Коста, поставив винтовку между колен, прижавшись щекой к ствольной накладке, с плотно закрытыми глазами и окаменевшим в дремоте бледным лицом, казался покойником, так внезапно настиг его сон.
Лица Силова не было видно. Но замысловатые витки его усов пошевеливались, точно колышемые ветерком колосья. Уронив голову на руки, Егор дышал глубоко и ровно.
– Ложись и ты, Корнев, нет другого выхода, раз на третьи сутки дело пошло… – решительно сказал Шмелев. – Уж когда и ты свалишься, так тебя нести некому будет. Ложись, говорю… Полусонными нам из кольца не выйти.
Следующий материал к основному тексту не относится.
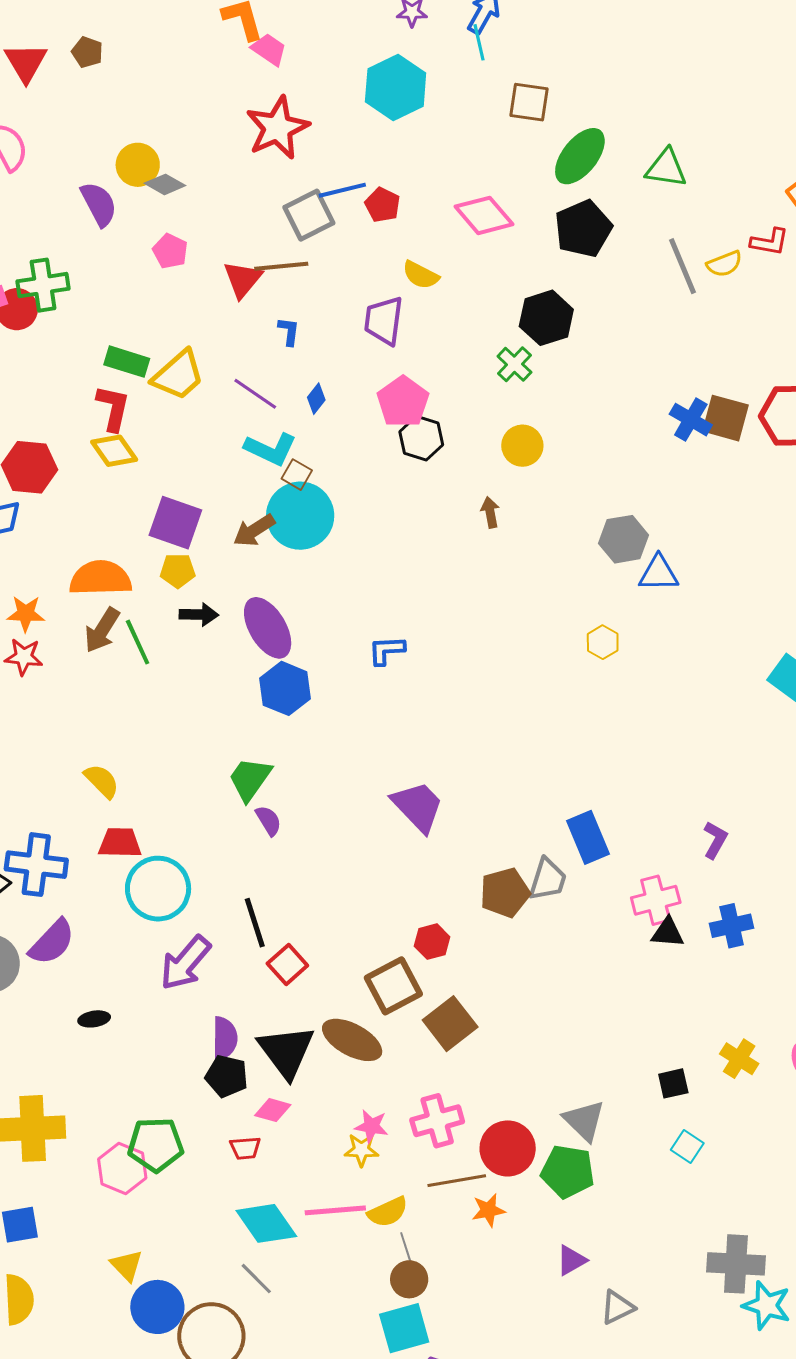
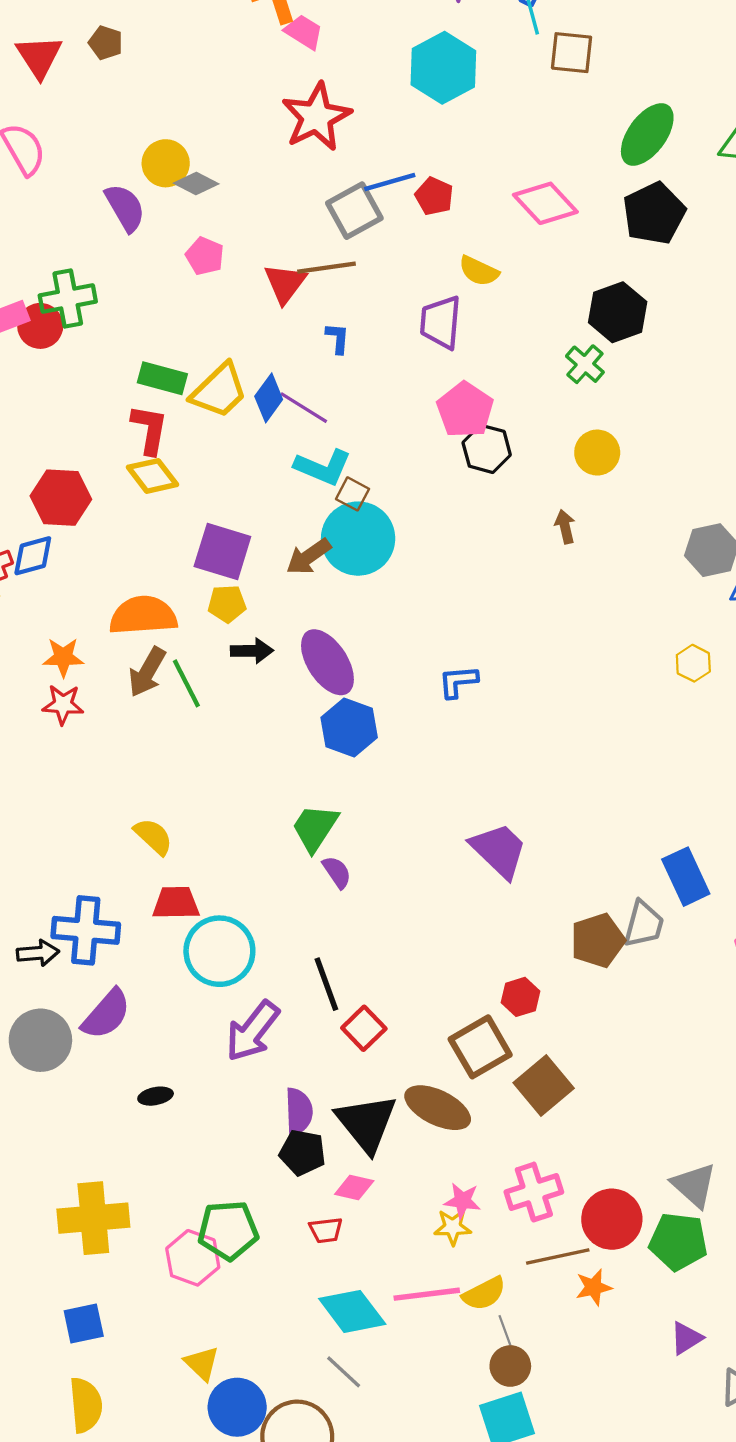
brown square: (529, 102) -> (572, 53), moved
blue diamond: (316, 399) -> (269, 398), moved, size x1.4

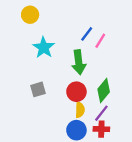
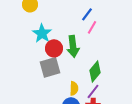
blue line: (87, 34) -> (87, 14), moved
gray square: (38, 89) -> (50, 67), moved, size x1.5
red circle: (76, 92) -> (54, 48), moved

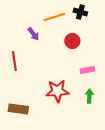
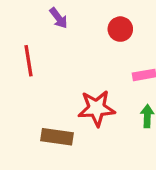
brown rectangle: (18, 109) -> (57, 137), moved

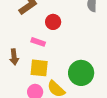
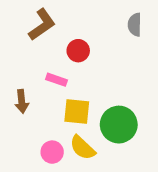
yellow square: (39, 68) -> (77, 111), moved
Иван, еще на ногах засыпая, оглядел стволы вокруг – деревья стояли насуплено, тихо, – безнадежно махнул рукой и повалился в мох рядом с Егором…
3
Это не было сном, это не было, пожалуй, и бредом. Просто весь видимый мир покачнулся и стал путаться и расползаться на разрозненные клочья, в которых даже деревья росли вершинами книзу и кусты были огненно-красные, как близкий взрыв гранаты.
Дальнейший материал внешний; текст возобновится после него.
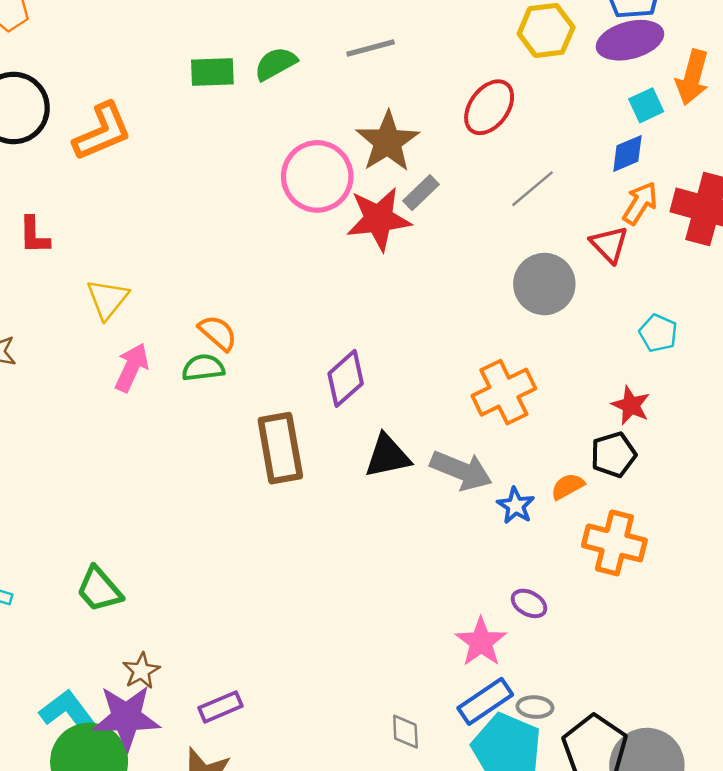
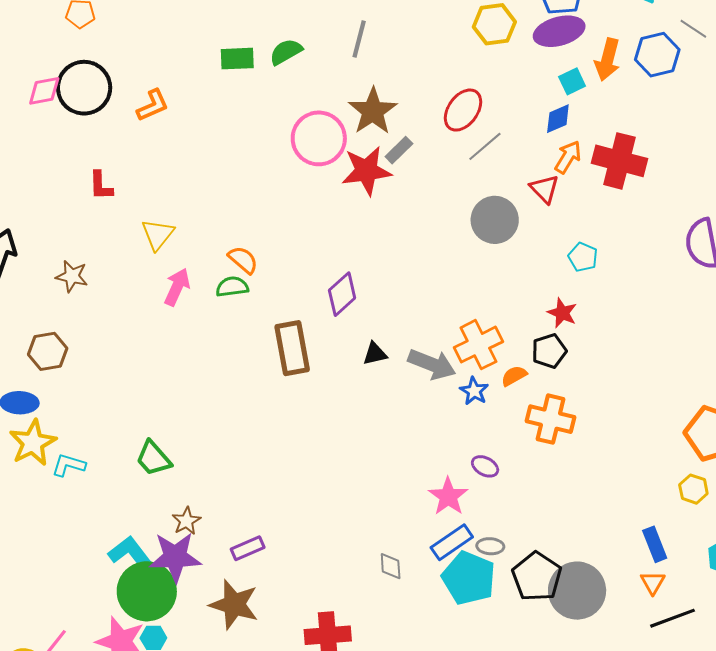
gray line: (371, 48) -> (359, 39), turned -60
red ellipse: (489, 107) -> (463, 110), moved
orange L-shape: (102, 132) -> (153, 105), size x0.7
orange cross: (504, 392) -> (478, 345), moved
black triangle: (387, 456) -> (375, 354), size x0.7

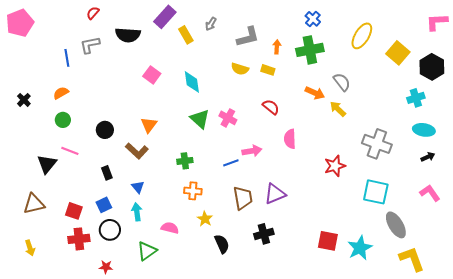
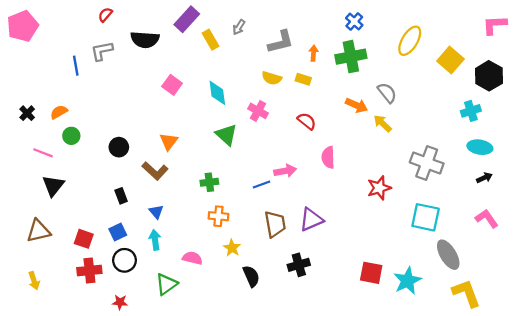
orange semicircle: (61, 93) -> (59, 112), moved
pink cross: (228, 118) -> (258, 111), moved
pink line: (70, 151) -> (43, 153), moved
Когда человек потерял столько крови, место ему не в строю и не в полевом карауле, а в медсанбате, но до первого санитара на своей стороне еще лежал фронт, который, судя по многим признакам, катастрофически откатывался на восток и который во что бы то ни стало следовало перейти, переползти, хотя бы на локтях и опухших коленках.
Шмелев, сидя спиной к кривобокой сосне, стиснув в слабеющих пальцах винтовку, с широко открытыми глазами проваливался в какую-то бездонную яму, доверху наполненную обрывками бредовых воспоминаний и картин давно пережитого.
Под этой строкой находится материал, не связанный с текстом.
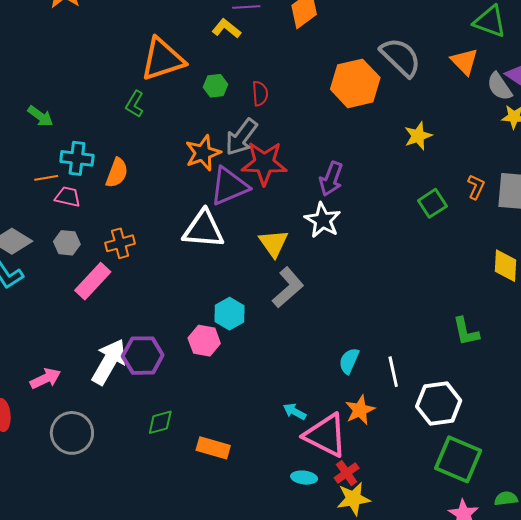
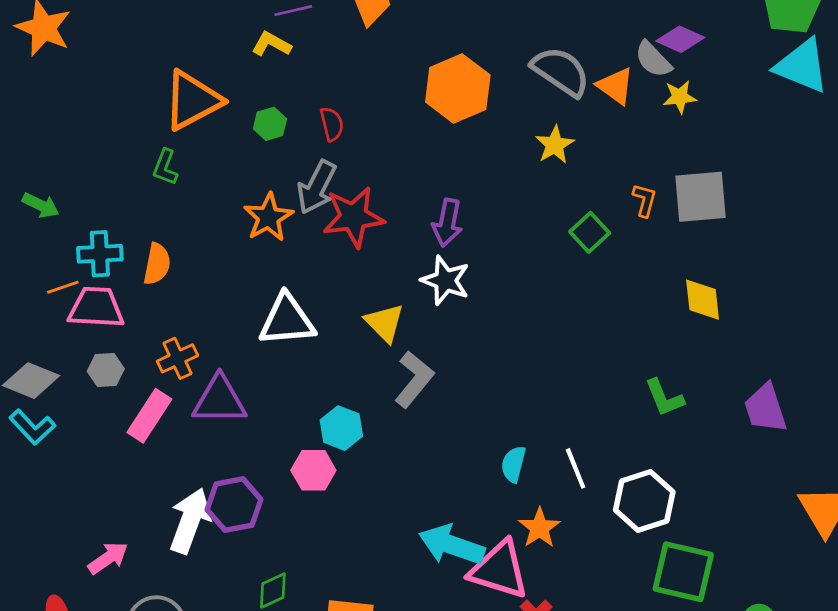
gray semicircle: (401, 57) -> (561, 71), moved
orange triangle: (464, 61) -> (616, 86), moved
purple triangle: (229, 186) -> (220, 400), moved, turned 33
pink trapezoid: (68, 197) -> (96, 308), size x1.6
cyan arrow: (295, 411) -> (452, 545), size x2.0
…Якорная площадь, круглая и гладкая, как блюдо, гудит под кованой поступью роты. Бронзовый кораблик покачивается в нише над папертью Морского Николы.
– Четвертый урок сокольской гимнастики с оружием! – звонким голосом выкрикивает командир третьей роты мичман барон Остен-Граббе.– Под барбан! Делай… ать!
Барабанщик закаменел рядом с ротным, против правого фланга.
Дело перед монаршим смотром. Адмирал Стронский хочет похвалиться своими юнгами. Руки барабанщика почти до самых плеч неподвижны – беснуются одни кисти, за точеными палочками невозможно уследить. Ох, не сбиться бы с такта.
Но механизм роты собран с часовой точностью. К концу второго месяца обучения у всех двухсотпятидесяти человек – одна пара глаз, одна пара рук, одно огромное, как турбина корабля, в такт точеным палочкам стучащее сердце точно от толчка под локоть, Шмелев открывает глаза – пригрезится же такое – почти тридцатилетней давности.
Он пробует приподняться на локте, ничего не выходит: разбитая голова лежит чугунным ядром, все тело гудит от боли, изломанное ранением и долгим лесным переходом.
Даже не сразу и поймешь, что же, собственно, приснилось: якорная ли площадь или вон то пушистое, рябое и мягкое, как изнанка голубиного крыла, облачко над глухим лесом? Положим, какой же к черту девятьсот пятнадцатый год, когда уже сорок первый? Сон отстал на целых две войны, и Остен-Граббе убит матросами в марте семнадцатого года.
Колдовская белая ночь во все небо разлилась над лесной опушкой, а дальние сосны тонко и старательно подрисованы тушью на желтых шелках заката. Уж не восход ли это?
Решить Шмелев не успевает. Шаги, треск валежника, приглушенный разговор раздаются совсем рядом. И уже не только сознание, а кровь, сердце, каждый дюйм кожи подсказывает: враги, сожмись в кулак!
Но из кустов на него смотрят в упор, не мигая.
Шмелев, сразу трезвея, вскидывает тяжелую голову.
Орел и свастика на бронзовых пуговицах и на значке над карманом офицерского френча накрепко оттискиваются в сознании.
Светлые рыбьи глаза (точь-в-точь глаза мичмана барона Остен-Граббе) из-под стальной кромки германского шлема смотрят на него в упор, каким-то неживым, оловянным взглядом. Капитан-лейтенант страдальчески морщится. Начинается. Мертвец пришел за ним – опять бред…
Но блестящее колечко пистолетного дула покачивается в полуметре от его головы.
О чертов, прочесанный немецким гребнем лес – предательское гиблое место!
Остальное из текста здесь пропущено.